A sitemap URL counter built for SEOs, developers and site auditors who need to quickly understand the scale and metadata quality of any XML sitemap. Paste the raw XML and within milliseconds you have a total URL count, duplicate detection, metadata coverage statistics, a changefreq distribution, a priority breakdown and a path-depth analysis — all computed locally in your browser without uploading a single byte.
Why URL count matters
Search engines impose informal and formal crawl budgets on every site. Knowing exactly how many URLs are in your sitemap — and whether they carry complete metadata — directly affects how efficiently Googlebot, Bingbot and others discover your content. A sitemap with 10,000 entries but only 30% having lastmod values gives crawlers far weaker freshness signals than one where every URL carries an accurate date. The tool surfaces these gaps at a glance.
How it works
The tool uses the browser’s built-in DOMParser to parse the pasted XML against the application/xml MIME type, which gives native, spec-compliant XML parsing with no external dependencies. It then queries all <url> elements (for <urlset> sitemaps) or all <sitemap> elements (for <sitemapindex> files) and reads the child elements <loc>, <lastmod>, <priority> and <changefreq> from each.

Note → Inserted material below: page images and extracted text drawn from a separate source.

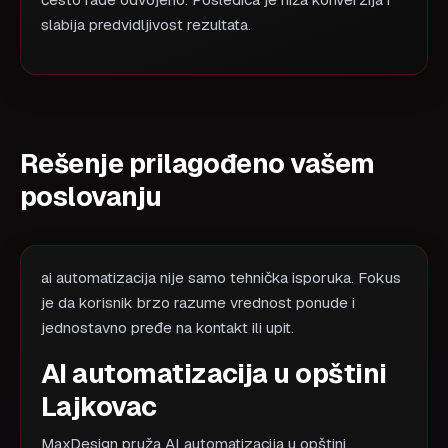
često rade odvojeno. Posledica je niža konverzija i
slabija predvidljivost rezultata.
Rešenje prilagođeno vašem
poslovanju
ai automatizacija nije samo tehnička isporuka. Fokus
je da korisnik brzo razume vrednost ponude i
jednostavno pređe na kontakt ili upit.
AI automatizacija u opštini
Lajkovac
MaxDesign pruža AI automatizacija u opštini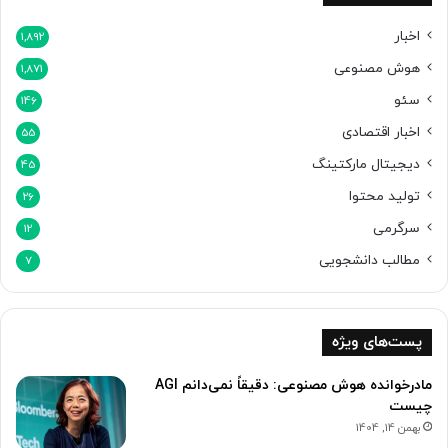
ش
خ
اخبار
1,892
ی
هوش مصنوعی
1,871
ص
د
سئو
146
ه
اخبار اقتصادی
د
55
دیجیتال مارکتینگ
45
تولید محتوا
26
سرگرمی
12
مطالب دانشجویی
7
پست‌های ویژه
مادرخوانده هوش مصنوعی: دقیقاً نمی‌دانم AGI
چیست
بهمن 14, 1404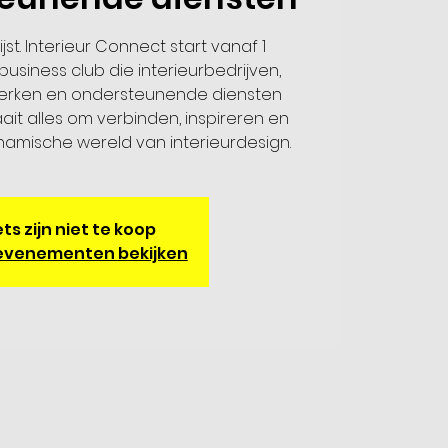
ijst. Interieur Connect start vanaf 1
usiness club die interieurbedrijven,
rken en ondersteunende diensten
ait alles om verbinden, inspireren en
amische wereld van interieurdesign.
ts zijn niet te koop
evenementen bekijken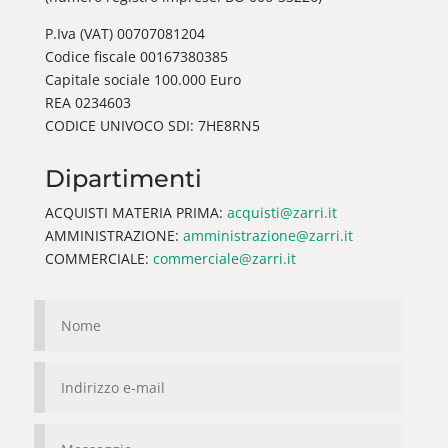
P.Iva (VAT) 00707081204
Codice fiscale 00167380385
Capitale sociale 100.000 Euro
REA 0234603
CODICE UNIVOCO SDI: 7HE8RN5
Dipartimenti
ACQUISTI MATERIA PRIMA:
acquisti@zarri.it
AMMINISTRAZIONE:
amministrazione@zarri.it
COMMERCIALE:
commerciale@zarri.it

Duplicate detection is performed by comparing the full set of <loc> strings against a Set — the difference between the total count and the set size is the duplicate count. Hostname extraction uses the browser’s URL constructor, so even non-standard ports and subdomains are parsed correctly. Path depth is calculated by splitting pathname on / and counting non-empty segments.
Worked example
A sitemap for a medium-sized blog might look like this after parsing:
| Metric | Value |
|---|---|
| Total URLs | 847 |
| Unique URLs | 847 |
| Duplicates | 0 |
| Have lastmod | 612 (72%) |
| Have priority | 847 (100%) |
| Have changefreq | 209 (25%) |
The changefreq breakdown might reveal that 180 of the 209 entries use monthly, 20 use weekly (the homepage and category pages) and 9 use yearly (legal pages). The path-depth table shows 1 root URL at depth 0, 6 category URLs at depth 1 and 840 posts at depth 2 — a clean, shallow architecture that crawlers handle efficiently. The 75% lastmod coverage is a clear action item: the 235 posts with no lastmod should be updated to include the date they were last substantively edited.
Formula note
There is no arithmetic formula involved — the count is a direct DOM node count: document.querySelectorAll('url').length. The percentage figures for metadata coverage use (count_with_field / total_urls) * 100, rounded to one decimal place for display. Path depth uses pathname.split('/').filter(Boolean).length, which correctly handles trailing slashes by filtering empty segments.
Sitemap index vs urlset
The Sitemaps protocol allows two root elements. A <urlset> file is the standard format: it contains <url> entries, each with a <loc> and optional metadata. A <sitemapindex> file is a parent document that lists child sitemap files using <sitemap><loc> entries. Large sites (typically those with more than 50,000 URLs) split their URLs across multiple <urlset> files and reference all of them from a single index. The tool detects the root element automatically and switches between the two counting modes.